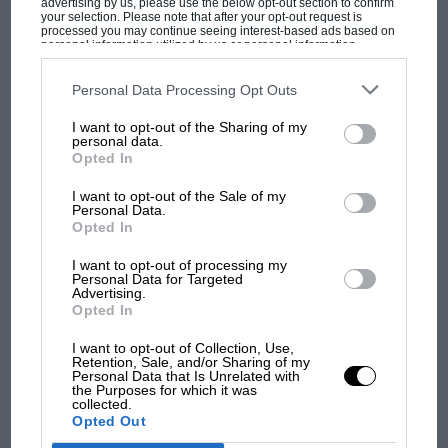
advertising by us, please use the below opt-out section to confirm
engineers were encouraged to ask not only how to
your selection. Please note that after your opt-out request is
processed you may continue seeing interest-based ads based on
make their cars faster but also whether the accepted
personal information utilized by us or personal information
disclosed to third parties prior to your opt-out. You may separately
assumptions of car design were genuinely immutable.
opt-out of the further disclosure of your personal information by
MOST VIEWED
third parties on the IAB’s list of downstream participants. This
Personal Data Processing Opt Outs
information may also be disclosed by us to third parties on the
IAB’s
List of Downstream Participants
that may further disclose it to other
I want to opt-out of the Sharing of my
third parties.
personal data.
Opted In
I want to opt-out of the Sale of my
Personal Data.
Opted In
I want to opt-out of processing my
Personal Data for Targeted
Grand Prix Photo
Advertising.
Opted In
F1 SHOW
The P34 remains the only six-wheeler to have won a grand prix
I want to opt-out of Collection, Use,
Retention, Sale, and/or Sharing of my
Podcast: Norris's dig at Russell - why world
Personal Data that Is Unrelated with
champ has no sympathy for F1 rival's
the Purposes for which it was
Remarkably, it worked: not everywhere, not all the
collected.
struggles
time, and not quite as predictably as Tyrrell and
Opted Out
Gardner had hoped, but sufficiently well to prove that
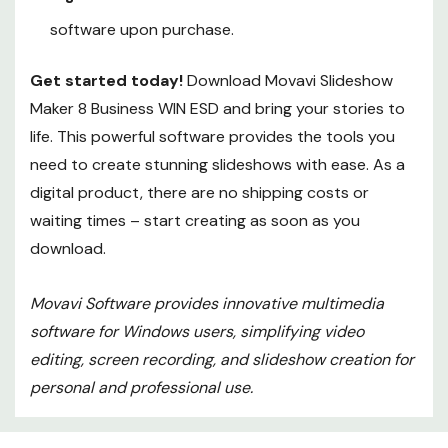
software upon purchase.
Get started today!
Download Movavi Slideshow
Maker 8 Business WIN ESD and bring your stories to
life. This powerful software provides the tools you
need to create stunning slideshows with ease. As a
digital product, there are no shipping costs or
waiting times – start creating as soon as you
download.
Movavi Software provides innovative multimedia
software for Windows users, simplifying video
editing, screen recording, and slideshow creation for
personal and professional use.
Custom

• THE PROBLEM:
From the first line to the last, retype the entries above exactly, minus the pictures.

• YOUR RESPONSE:
advertising by us, please use the below opt-out section to confirm
engineers were encouraged to ask not only how to
your selection. Please note that after your opt-out request is
processed you may continue seeing interest-based ads based on
make their cars faster but also whether the accepted
personal information utilized by us or personal information
disclosed to third parties prior to your opt-out. You may separately
assumptions of car design were genuinely immutable.
opt-out of the further disclosure of your personal information by
MOST VIEWED
third parties on the IAB’s list of downstream participants. This
Personal Data Processing Opt Outs
information may also be disclosed by us to third parties on the
IAB’s
List of Downstream Participants
that may further disclose it to other
I want to opt-out of the Sharing of my
third parties.
personal data.
Opted In
I want to opt-out of the Sale of my
Personal Data.
Opted In
I want to opt-out of processing my
Personal Data for Targeted
Grand Prix Photo
Advertising.
Opted In
F1 SHOW
The P34 remains the only six-wheeler to have won a grand prix
I want to opt-out of Collection, Use,
Retention, Sale, and/or Sharing of my
Podcast: Norris's dig at Russell - why world
Personal Data that Is Unrelated with
champ has no sympathy for F1 rival's
the Purposes for which it was
Remarkably, it worked: not everywhere, not all the
collected.
struggles
time, and not quite as predictably as Tyrrell and
Opted Out
Gardner had hoped, but sufficiently well to prove that
software upon purchase.
Get started today!
Download Movavi Slideshow
Maker 8 Business WIN ESD and bring your stories to
life. This powerful software provides the tools you
need to create stunning slideshows with ease. As a
digital product, there are no shipping costs or
waiting times – start creating as soon as you
download.
Movavi Software provides innovative multimedia
software for Windows users, simplifying video
editing, screen recording, and slideshow creation for
personal and professional use.
Custom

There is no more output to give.